> Your instructions
Output each line exactly as written, from the first line of the records to the line bearing "Dunst-Maß-Instrument", inclusive, while leaving every picture out.

> Data listing

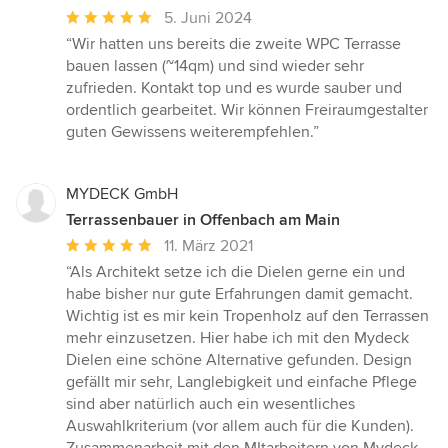
Durchschnittliche
5. Juni 2024
Bewertung:
“Wir hatten uns bereits die zweite WPC Terrasse
5
bauen lassen (~14qm) und sind wieder sehr
von
zufrieden. Kontakt top und es wurde sauber und
5
ordentlich gearbeitet. Wir können Freiraumgestalter
Sternen
guten Gewissens weiterempfehlen.”
MYDECK GmbH
Terrassenbauer in Offenbach am Main
Durchschnittliche
11. März 2021
Bewertung:
“Als Architekt setze ich die Dielen gerne ein und
5
habe bisher nur gute Erfahrungen damit gemacht.
von
Wichtig ist es mir kein Tropenholz auf den Terrassen
5
mehr einzusetzen. Hier habe ich mit den Mydeck
Sternen
Dielen eine schöne Alternative gefunden. Design
gefällt mir sehr, Langlebigkeit und einfache Pflege
sind aber natürlich auch ein wesentliches
Auswahlkriterium (vor allem auch für die Kunden).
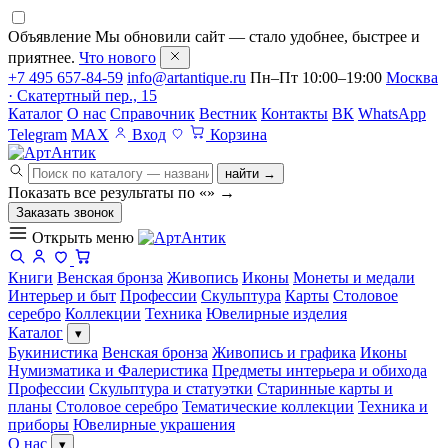
Объявление
Мы обновили сайт — стало удобнее, быстрее и
приятнее.
Что нового
+7 495 657-84-59
info@artantique.ru
Пн–Пт 10:00–19:00
Москва
· Скатертный пер., 15
Каталог
О нас
Справочник
Вестник
Контакты
ВК
WhatsApp
Telegram
MAX
Вход
Корзина
найти →
Показать все результаты по «
»
→
Заказать звонок
Открыть меню
Книги
Венская бронза
Живопись
Иконы
Монеты и медали
Интерьер и быт
Профессии
Скульптура
Карты
Столовое
серебро
Коллекции
Техника
Ювелирные изделия
Каталог
▾
Букинистика
Венская бронза
Живопись и графика
Иконы
Нумизматика и Фалеристика
Предметы интерьера и обихода
Профессии
Скульптура и статуэтки
Старинные карты и
планы
Столовое серебро
Тематические коллекции
Техника и
приборы
Ювелирные украшения
О нас
▾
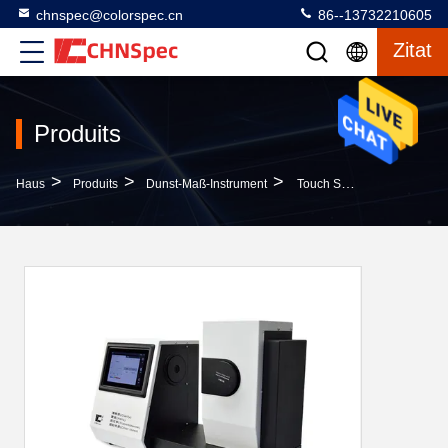
chnspec@colorspec.cn
86--13732210605
Zitat
Produits
>
>
>
Haus
Produits
Dunst-Maß-Instrument
Touch Screen Plastikglastransparenz-Meter Für Klarheits-Dunst Und Getriebe-Test CS-720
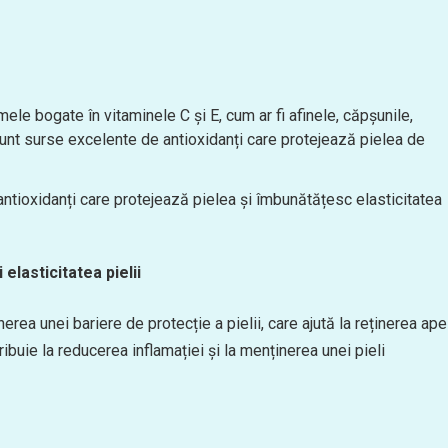
ele bogate în vitaminele C și E, cum ar fi afinele, căpșunile,
, sunt surse excelente de antioxidanți care protejează pielea de
ntioxidanți care protejează pielea și îmbunătățesc elasticitatea
elasticitatea pielii
rea unei bariere de protecție a pielii, care ajută la reținerea ape
uie la reducerea inflamației și la menținerea unei pieli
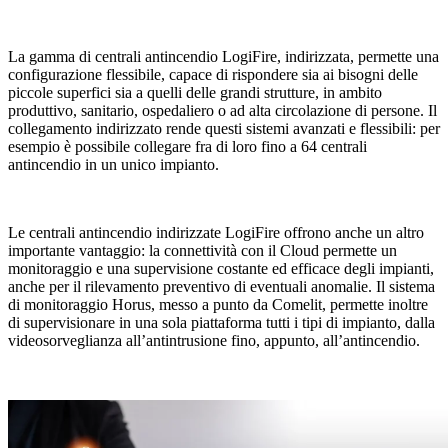
La gamma di centrali antincendio
LogiFire
, indirizzata, permette una
configurazione flessibile, capace di rispondere sia ai bisogni delle
piccole superfici sia a quelli delle grandi strutture, in ambito
produttivo, sanitario, ospedaliero o ad alta circolazione di persone. Il
collegamento indirizzato rende questi sistemi
avanzati e flessibili
: per
esempio è possibile collegare fra di loro fino a
64 centrali
antincendio
in un unico impianto.
Le centrali antincendio indirizzate LogiFire offrono anche un altro
importante vantaggio: la connettività con il Cloud permette un
monitoraggio e una supervisione costante ed efficace degli impianti,
anche per il rilevamento preventivo di eventuali anomalie. Il sistema
di monitoraggio
Horus
, messo a punto da Comelit, permette inoltre
di
supervisionare in una sola piattaforma
tutti i tipi di impianto, dalla
videosorveglianza all’antintrusione fino, appunto, all’antincendio.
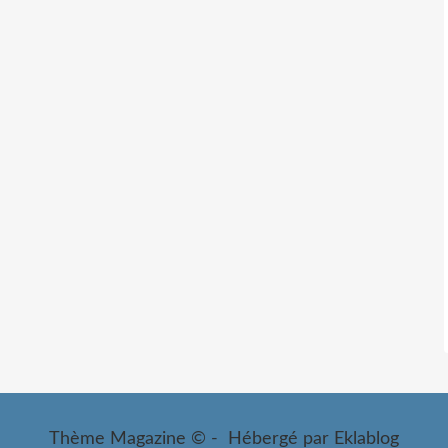
Thème Magazine © - Hébergé par
Eklablog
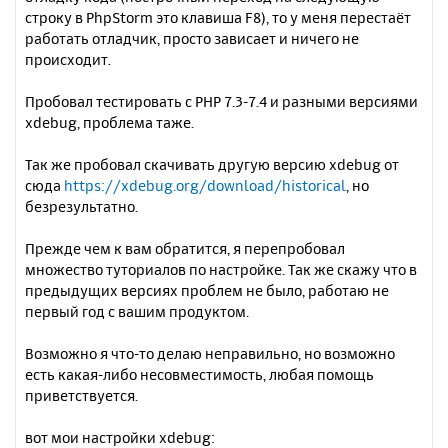
строку в PhpStorm это клавиша F8), то у меня перестаёт
работать отладчик, просто зависает и ничего не
происходит.
Пробовал тестировать с PHP 7.3-7.4 и разными версиями
xdebug, проблема таже.
Так же пробовал скачивать другую версию xdebug от
сюда
https://xdebug.org/download/historical
, но
безрезультатно.
Прежде чем к вам обратится, я перепробовал
множество туториалов по настройке. Так же скажу что в
предыдущих версиях проблем не было, работаю не
первый год с вашим продуктом.
Возможно я что-то делаю неправильно, но возможно
есть какая-либо несовместимость, любая помощь
приветствуется.
вот мои настройки xdebug:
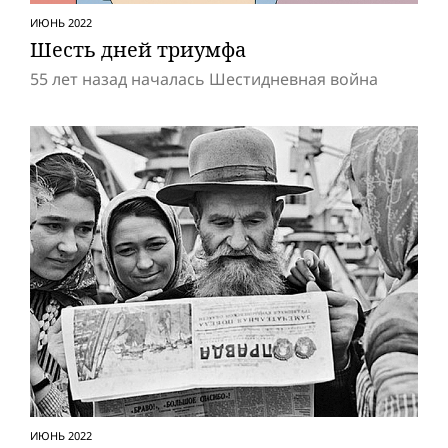
ИЮНЬ 2022
Шесть дней триумфа
55 лет назад началась Шестидневная вой­на
ИЮНЬ 2022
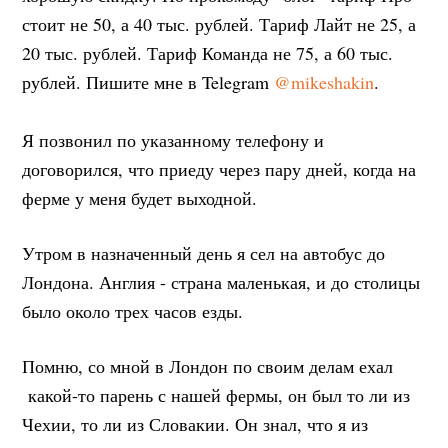
стоит не 50, а 40 тыс. рублей. Тариф Лайт не 25, а
20 тыс. рублей. Тариф Команда не 75, а 60 тыс.
рублей. Пишите мне в Telegram
@mikeshakin
.
Я позвонил по указанному телефону и
договорился, что приеду через пару дней, когда на
ферме у меня будет выходной.
Утром в назначенный день я сел на автобус до
Лондона. Англия - страна маленькая, и до столицы
было около трех часов езды.
Помню, со мной в Лондон по своим делам ехал
какой-то парень с нашей фермы, он был то ли из
Чехии, то ли из Словакии. Он знал, что я из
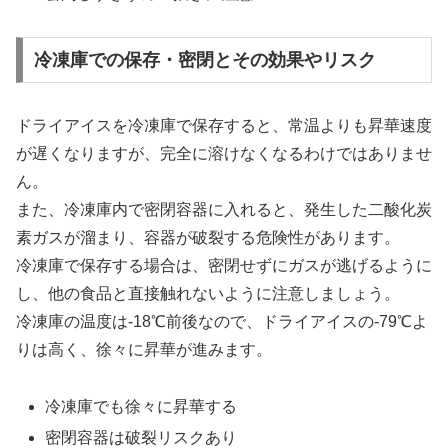
冷凍庫での保存・密閉とその効果やリスク
ドライアイスを冷凍庫で保存すると、常温よりも昇華速度
が遅くなりますが、完全に溶けなくなるわけではありませ
ん。
また、冷凍庫内で密閉容器に入れると、発生した二酸化炭
素ガスが溜まり、容器が破裂する危険性があります。
冷凍庫で保存する場合は、密閉せずにガスが逃げるように
し、他の食品と直接触れないように注意しましょう。
冷凍庫の温度は-18℃前後なので、ドライアイスの-79℃よ
りは高く、徐々に昇華が進みます。
冷凍庫でも徐々に昇華する
密閉容器は破裂リスクあり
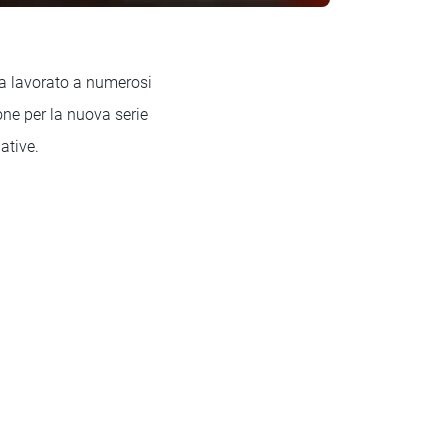
a lavorato a numerosi
one per la nuova serie
ative.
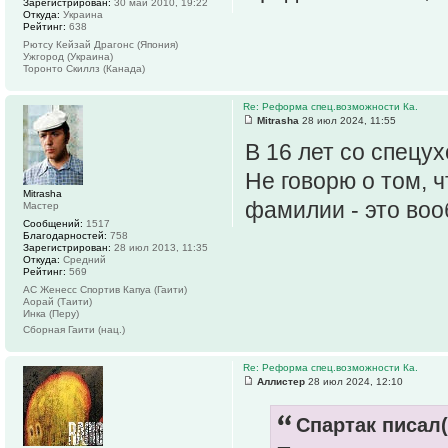
Зарегистрирован:
30 май 2010, 19:22
Откуда:
Украина
Рейтинг:
638
Рютсу Кейзай Драгонс (Япония)
Ужгород (Украина)
Торонто Скиллз (Канада)
Re: Реформа спец.возможности Ка.
Mitrasha
28 июл 2024, 11:55
В 16 лет со спецух
Не говорю о том, ч
Mitrasha
фамилии - это воо
Мастер
Сообщений:
1517
Благодарностей:
758
Зарегистрирован:
28 июл 2013, 11:35
Откуда:
Средний
Рейтинг:
569
АС Женесс Спортив Капуа (Гаити)
Аорай (Таити)
Инка (Перу)
Сборная Гаити (нац.)
Re: Реформа спец.возможности Ка.
Аллистер
28 июл 2024, 12:10
Спартак писал(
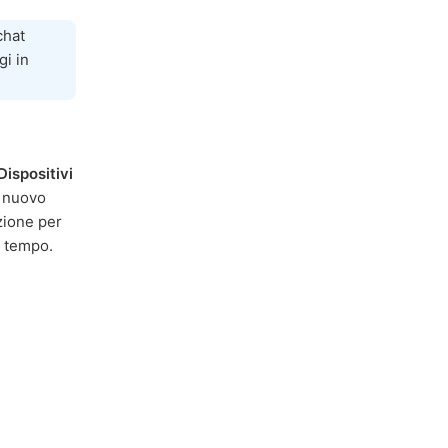
chat
i in
Dispositivi
n nuovo
zione per
i tempo.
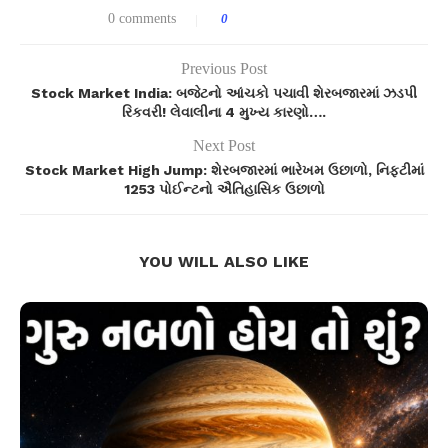
0 comments
0
Previous Post
Stock Market India: બજેટનો આંચકો પચાવી શેરબજારમાં ઝડપી
રિકવરી! લેવાલીના 4 મુખ્ય કારણો….
Next Post
Stock Market High Jump: શેરબજારમાં ભારેખમ ઉછાળો, નિફ્ટીમાં
1253 પોઈન્ટનો ઐતિહાસિક ઉછાળો
YOU WILL ALSO LIKE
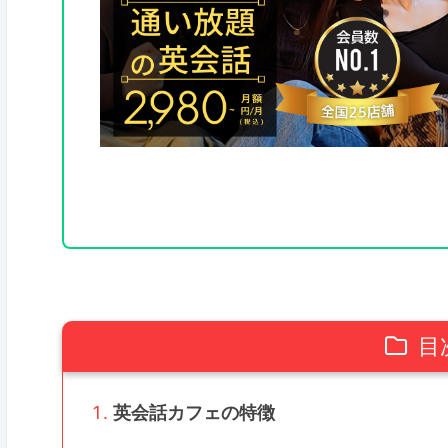
目
英会話カフェの特徴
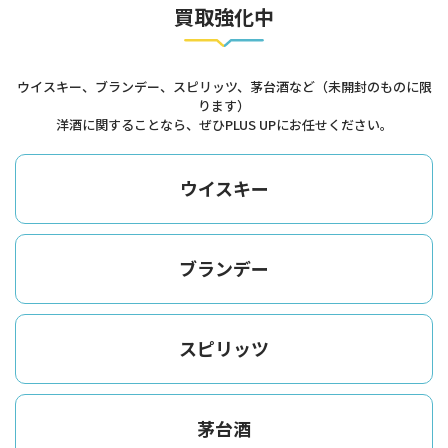
買取強化中
ウイスキー、ブランデー、スピリッツ、茅台酒など（未開封のものに限
ります）
洋酒に関することなら、ぜひPLUS UPにお任せください。
ウイスキー
ブランデー
スピリッツ
茅台酒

> Answer box
Durchschnittliche
5. Juni 2024
Bewertung:
“Wir hatten uns bereits die zweite WPC Terrasse
5
bauen lassen (~14qm) und sind wieder sehr
von
zufrieden. Kontakt top und es wurde sauber und
5
ordentlich gearbeitet. Wir können Freiraumgestalter
Sternen
guten Gewissens weiterempfehlen.”
MYDECK GmbH
Terrassenbauer in Offenbach am Main
Durchschnittliche
11. März 2021
Bewertung:
“Als Architekt setze ich die Dielen gerne ein und
5
habe bisher nur gute Erfahrungen damit gemacht.
von
Wichtig ist es mir kein Tropenholz auf den Terrassen
5
mehr einzusetzen. Hier habe ich mit den Mydeck
Sternen
Dielen eine schöne Alternative gefunden. Design
gefällt mir sehr, Langlebigkeit und einfache Pflege
sind aber natürlich auch ein wesentliches
Auswahlkriterium (vor allem auch für die Kunden).
Объявление
Мы обновили сайт — стало удобнее, быстрее и
приятнее.
Что нового
+7 495 657-84-59
info@artantique.ru
Пн–Пт 10:00–19:00
Москва
· Скатертный пер., 15
Каталог
О нас
Справочник
Вестник
Контакты
ВК
WhatsApp
Telegram
MAX
Вход
Корзина
найти →
Показать все результаты по «
»
→
Заказать звонок
Открыть меню
Книги
Венская бронза
Живопись
Иконы
Монеты и медали
Интерьер и быт
Профессии
Скульптура
Карты
Столовое
серебро
Коллекции
Техника
Ювелирные изделия
Каталог
▾
Букинистика
Венская бронза
Живопись и графика
Иконы
Нумизматика и Фалеристика
Предметы интерьера и обихода
Профессии
Скульптура и статуэтки
Старинные карты и
планы
Столовое серебро
Тематические коллекции
Техника и
приборы
Ювелирные украшения
О нас
▾
chnspec@colorspec.cn
86--13732210605
Zitat
Produits
>
>
>
Haus
Produits
Dunst-Maß-Instrument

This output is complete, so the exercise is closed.